Note: to make sure the reinstall/install works smoothly, make sure you do the following:

  • Go into Add/Remove Programs, click on the SQL entry that shows (Setup) next to it…forget the underlying pieces of SQL…just the “main SQL program” and Uninstall
  • When that finishes, open a command prompt and do the following:
    • Navigate to c:\windows\system32
    • Do a directory listing of files using the command dir *perf-*.dll and you should get a list back…look for the SQL ones (mine included perf-MSSQLSERVER-sqlctr11.0.2100.60.dll, perf-MSSQL11.MSSQLSERVER-sqlagtctr.dll, perf-ReportServer-rsctr11.0.2100.60.dll etc.)
    • You now need to move just the ones specific to the SQL instances that relate to your SQL that won’t install (if you want a clean wipe of all SQL, remove all that show SQL in the file names)…using the command move perf-MSSQLSERVER-sqlctr11.0.2100.60.dll c:\temp for example
    • Once you’ve removed them, you’re good to go on the SQL side to re-run your Setup
    • If SQL Setup says there’s a pending reboot, see the next note below…
  • Also, if you want to shortcut things and not bother with the Server Reboot that SQL is about to force you to do, you can do the following:
    • Start, Run, Regedit
    • Navigate down to HKEY_LOCAL_MACHINE\SYSTEM\CurrentControlSet\Control\Session Manager
    • Look for the “PendingFileRenameOperations” key and delete it…now when you run SQL Setup (or hit Re-Run on the one you have open)…it’ll proceed without a hitch

I hope this helps!

DB

Comments (13)

  1. Anonymous says:

    Wow.
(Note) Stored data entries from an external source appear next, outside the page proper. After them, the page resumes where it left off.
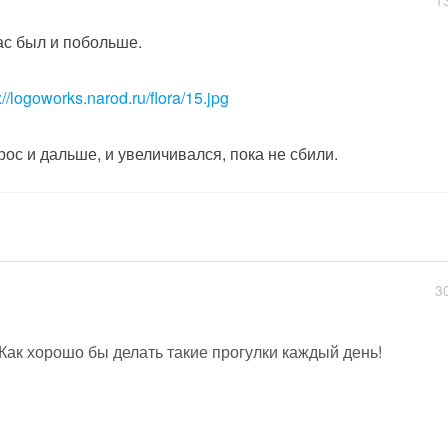
1
ас был и побольше.
://logoworks.narod.ru/flora/15.jpg
рос и дальше, и увеличивался, пока не сбили.
3
Как хорошо бы делать такие прогулки каждый день!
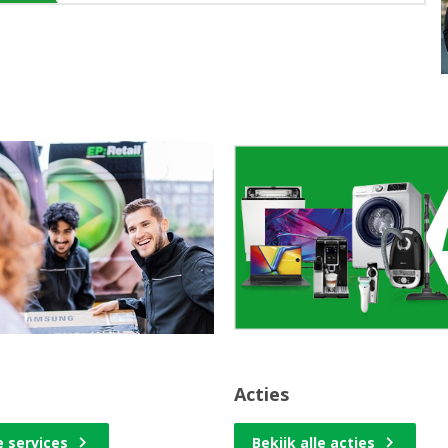
Acties
e services
Bekijk alle acties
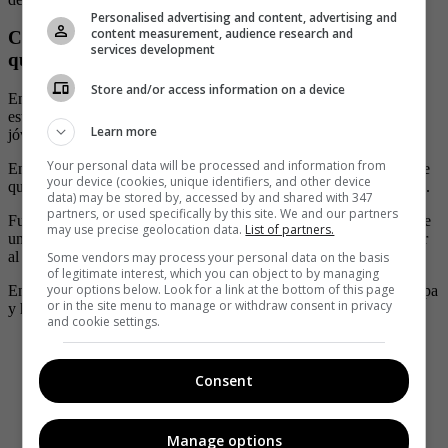
Personalised advertising and content, advertising and
content measurement, audience research and
Con cuchillo en mano, jóvenes defienden a ladrón
services development
que fue desnudado y golpeado en Bogotá
Store and/or access information on a device
En pasados días ocurrió un caso similar, en el que el delincuente
estaba siendo golpeado y desnudado, pero fue salvado por dos
Learn more
jóvenes que con cuchillo pedían que lo dejaran en paz.
Your personal data will be processed and information from
En video quedó registrado como las personas lo agredían y hasta le
your device (cookies, unique identifiers, and other device
quitaron parte de su ropa, mientras otras personas le daban patadas.
data) may be stored by, accessed by and shared with 347
partners, or used specifically by this site. We and our partners
Fue en ese momento que dos jóvenes aparecieron en la escena y de
may use precise geolocation data.
List of partners.
un momento a otro sacaron unos cuchillos y empezaron a defender
al señalado delincuente.
Some vendors may process your personal data on the basis
of legitimate interest, which you can object to by managing
your options below. Look for a link at the bottom of this page
En ese momento, el presunto ladrón aprovechó para ponerse su ropa
or in the site menu to manage or withdraw consent in privacy
y huir del lugar, mientras los otros dos jóvenes lo defendían.
and cookie settings.
Al tipo le quitaron los pantalones que se había llevado
de un almacén de la 7ª, aparecieron unos personajes a
defender con cuchillo en mano al ladrón..... Y la
Consent
policía? Nunca llegó a pesar de las sirenas
pic.twitter.com/xT4ips8wm5
Manage options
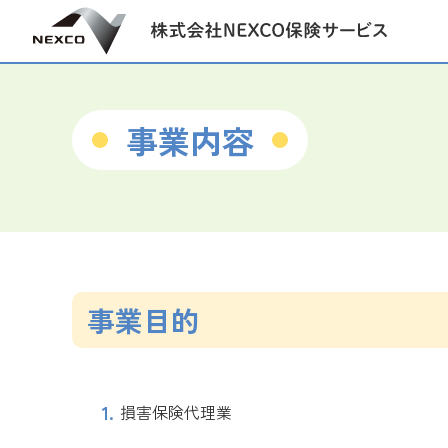
事業内容
事業目的
損害保険代理業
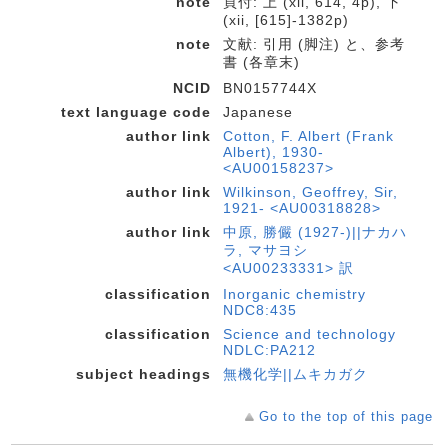
note
頁付: 上 (xii, 614, 4p), 下
(xii, [615]-1382p)
note
文献: 引用 (脚注) と、参考
書 (各章末)
NCID
BN0157744X
text language code
Japanese
author link
Cotton, F. Albert (Frank
Albert), 1930-
<AU00158237>
author link
Wilkinson, Geoffrey, Sir,
1921- <AU00318828>
author link
中原, 勝儼 (1927-)||ナカハ
ラ, マサヨシ
<AU00233331> 訳
classification
Inorganic chemistry
NDC8:435
classification
Science and technology
NDLC:PA212
subject headings
無機化学||ムキカガク
Go to the top of this page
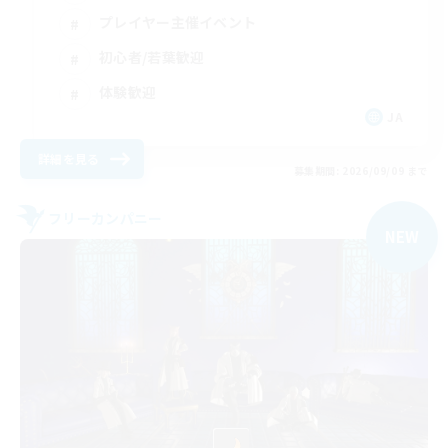
プレイヤー主催イベント
初心者/若葉歓迎
体験歓迎
JA
詳細を見る
募集期間: 2026/09/09 まで
フリーカンパニー
NEW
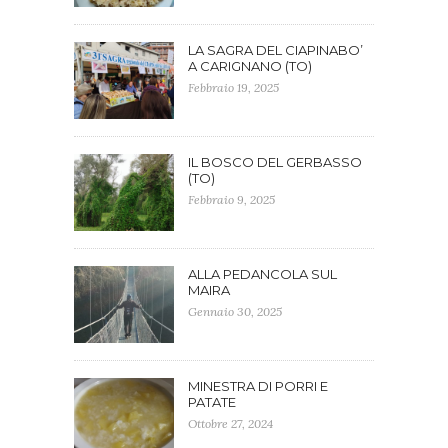
LA SAGRA DEL CIAPINABO’
A CARIGNANO (TO)
Febbraio 19, 2025
IL BOSCO DEL GERBASSO
(TO)
Febbraio 9, 2025
ALLA PEDANCOLA SUL
MAIRA
Gennaio 30, 2025
MINESTRA DI PORRI E
PATATE
Ottobre 27, 2024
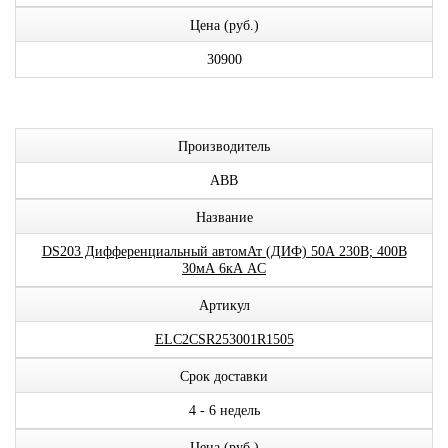
Цена (руб.)
30900
Производитель
ABB
Название
DS203 Дифференциальный автомАт (ДИФ) 50А 230В; 400В
30мА 6кА AC
Артикул
ELC2CSR253001R1505
Срок доставки
4 - 6 недель
Цена (руб.)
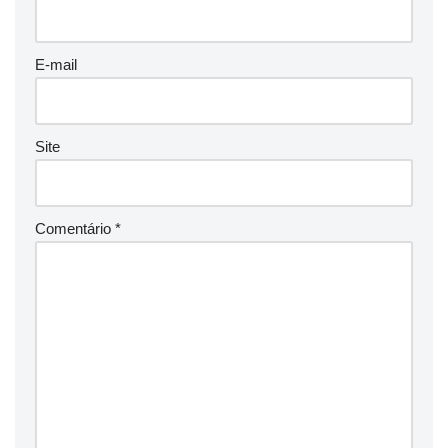
E-mail
Site
Comentário
*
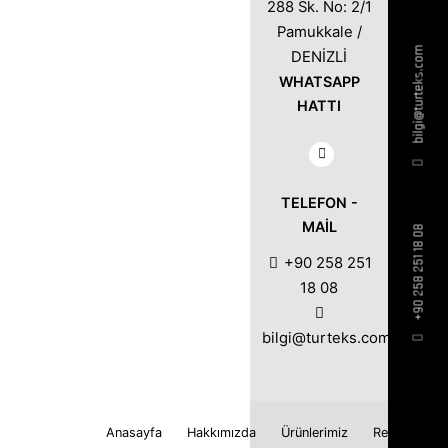
288 Sk. No: 2/1
Pamukkale /
bilgi@turteks.com
DENİZLİ
WHATSAPP
HATTI
TELEFON -
MAIL
+90 258 251 18 08
+90 258 251
18 08
bilgi@turteks.com
Anasayfa
Hakkımızda
Ürünlerimiz
Referanslar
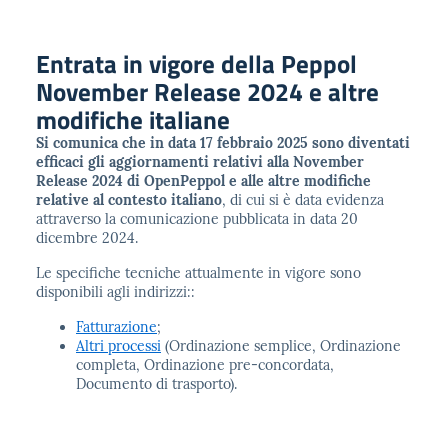
Entrata in vigore della Peppol
November Release 2024 e altre
modifiche italiane
Si comunica che in data 17 febbraio 2025 sono diventati
efficaci gli aggiornamenti relativi alla November
Release 2024 di OpenPeppol e alle altre modifiche
relative al contesto italiano
, di cui si è data evidenza
attraverso la comunicazione pubblicata in data 20
dicembre 2024.
Le specifiche tecniche attualmente in vigore sono
disponibili agli indirizzi::
Fatturazione
;
Altri processi
(Ordinazione semplice, Ordinazione
completa, Ordinazione pre-concordata,
Documento di trasporto).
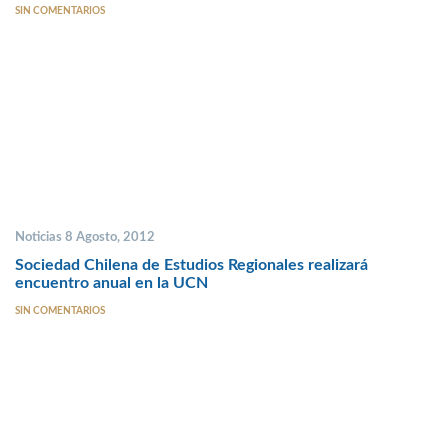
SIN COMENTARIOS
Noticias 8 Agosto, 2012
Sociedad Chilena de Estudios Regionales realizará
encuentro anual en la UCN
SIN COMENTARIOS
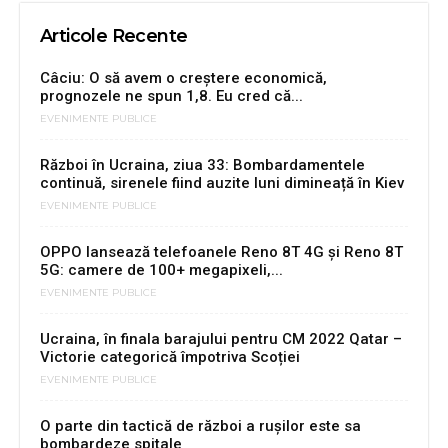
Articole Recente
Câciu: O să avem o creştere economică,
prognozele ne spun 1,8. Eu cred că...
EVENIMENTE PUBLICE
Război în Ucraina, ziua 33: Bombardamentele
continuă, sirenele fiind auzite luni dimineață în Kiev
EVENIMENTE PUBLICE
OPPO lansează telefoanele Reno 8T 4G şi Reno 8T
5G: camere de 100+ megapixeli,...
EVENIMENTE PUBLICE
Ucraina, în finala barajului pentru CM 2022 Qatar –
Victorie categorică împotriva Scoției
EVENIMENTE PUBLICE
O parte din tactică de război a rușilor este sa
bombardeze spitale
Finally a solution that work. Thousand thanx dude. Cheers…

  2. Anonymous says:

    Wow. Finally a solution that works. Thousand thanx dude. Cheers…

  3. Anonymous says:

    It did work for me! Thank you for the tips

  4. Anonymous says:

    This is awesome, this was exactly what I needed.

  5. Anonymous says:

    Thank you very much. Your solution helps me on an incomplete upgrade from SQL 2008 to 2012.

  6. Anonymous says:

    Dude – awesome. Thanks for this walk-through – rooting out the inactive instances as you described worked and I was able to successfully upgrade from 2008 R2 to 2012 following a failed attempt. Great job!

  7. Anonymous says:

    This helped to fix a stubborn SQL uninstall/reinstall – thank you for sharing!

  8. Anonymous says:

    Thanks a bunch man! I had a failed install of a new SQL instance (it only successfully installed the reporting services and nothing else before it crashed,) and this worked perfectly to get it removed so I could start again.

  9. Anonymous says:

    Thank you soooooooo much, this worked for me.

  10. Anonymous says:

    Worked perfectly for me! Many thanks.

    Gildo

  11. paul storm says:

    Hi David,

    Our upgrade in place from 2008 to 2008 R2 on a Windows Server 2003 Failover Cluster was stuck and going nowhere until I found this.

    I had to do the msiexec uninstalls on each node, and every thing went smoothly from there.

    Thank you very much for taking the time to research, test and post this.

    Regards,

    Paul

  12. Anonymous says:

    Thank you! I've been here for hours and this worked perfectly.